Tuesday, June 11, 2013

The Anheuser Busch Brewery Tour


I went to STL for a weekend of rest and fun recently and on it we toured the AB Brewery to see it when it was in full motion 9-5 Monday - Friday. There were a few different things to see at this time and it's easy to see everything. The tour is fantastic, it involves about 7 blocks of walking without covering your tracks at all. You get to see horses, large lagering tanks, mash tuns, brew kettles, and a bottling plant the size of a football field. They sell a lot of beer. At the end of the tour you get two free glasses of beer and a bag of pretzels.
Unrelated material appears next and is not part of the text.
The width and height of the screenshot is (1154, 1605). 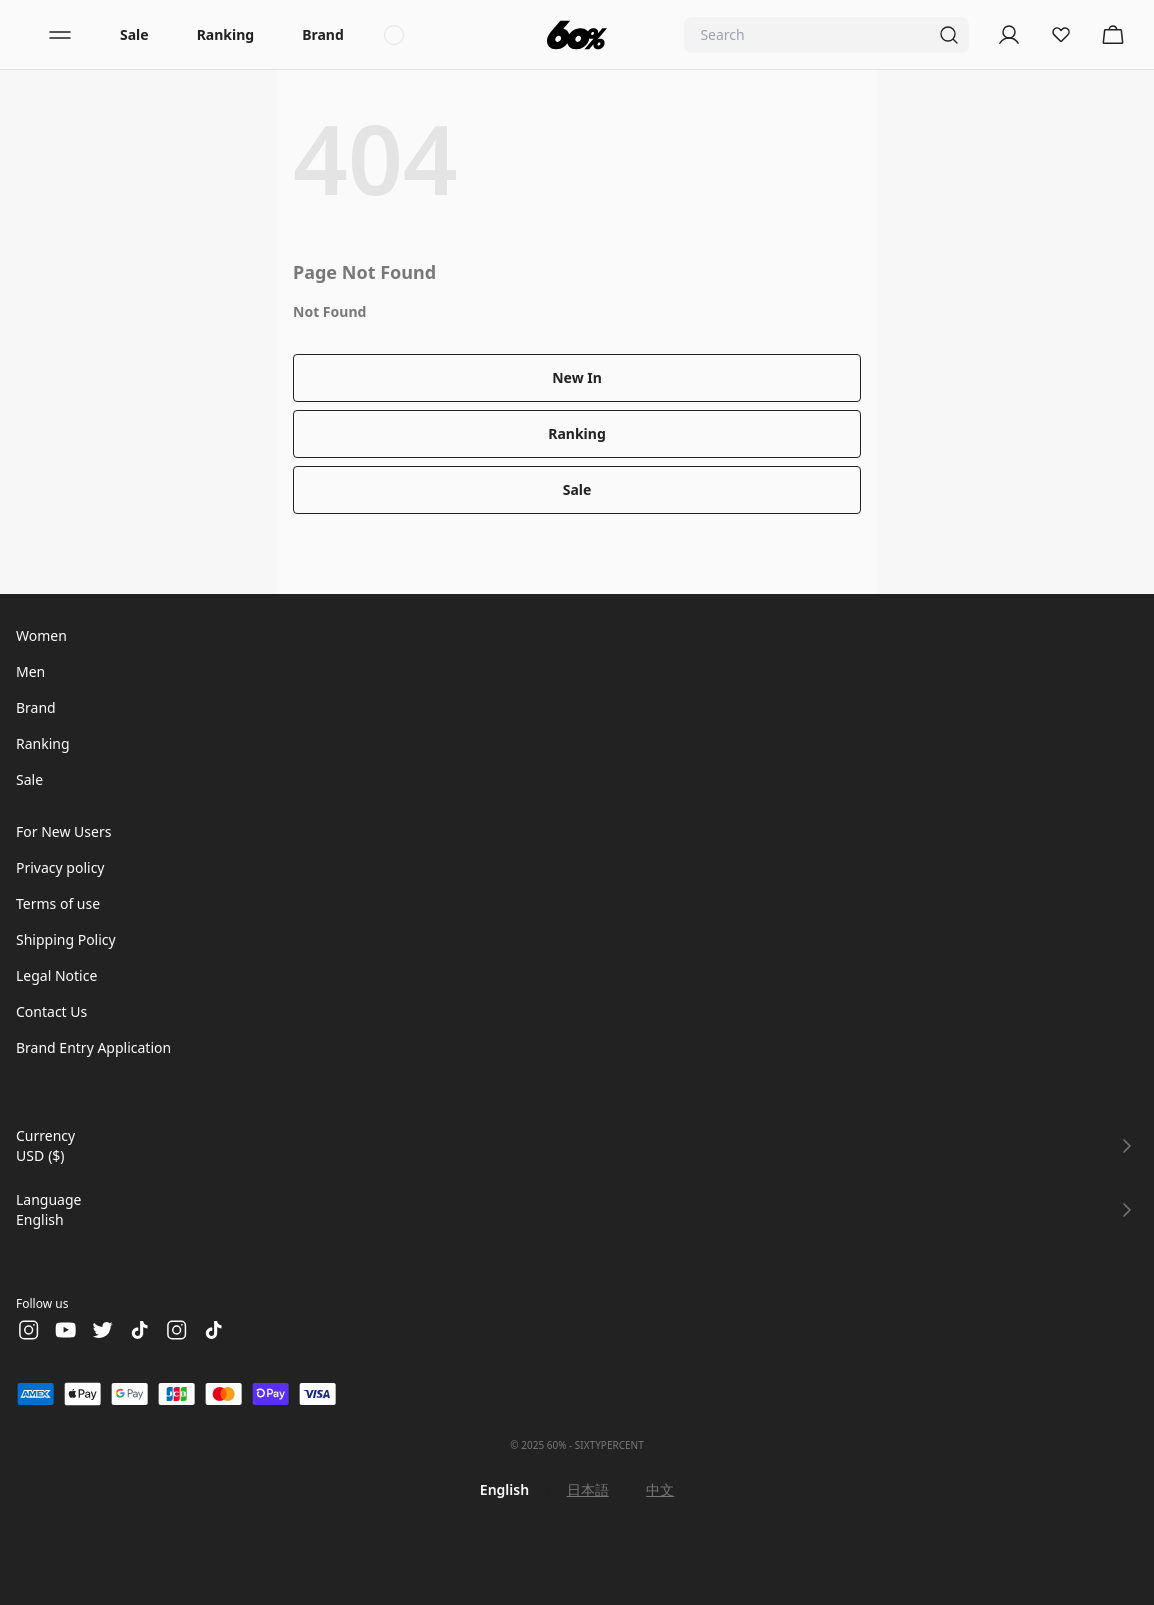 What do you see at coordinates (58, 903) in the screenshot?
I see `Terms of use` at bounding box center [58, 903].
(please read more after the break.)

The Horses:
They have actual Clydesdale horses on site at a historic barn on the premises. These horses are impressive looking and it makes sense that you would need a giant horse to pull a cart full of barrels at 600lbs a piece filled. It might be worth it for some just to see the horses as they offer you the opportunity to turn off the tour at this point.

Lagering:
This is actually stop two on the tour; you see this enclosed area where lagering tanks two stories tall and holding 100,000+ cases of beer, each, are held. They have enough beer there for hundreds of people to drink for the rest of their lives, or 100,000 people for a few weeks.

The Brewery:
It's just like your home brewery only it's much bigger. The mash tons empty into boil kettles then flow with gravity to the fermentors. everything is sealed behind glass in this stage of the tour but it remains impressive just how much beer they make here compared to Schlafly's across town which looks like an operation you could pull off in comparison.

Thoughts:
Not everything they said on the tour was factual. I could tell that my tour guide knew nothing about brewing as a practical matter and had done his best to memorize the tour materials. I would recommend the tour to anyone who home brews so that you can appreciate the size and scale of macro brew. Hearing about the care and control that skilled brew-masters put into brewing the most consistent beers ever produced is impressive. I just wonder what an IPA made by ABInBev would taste like considering the care they put into an american adjunct lager.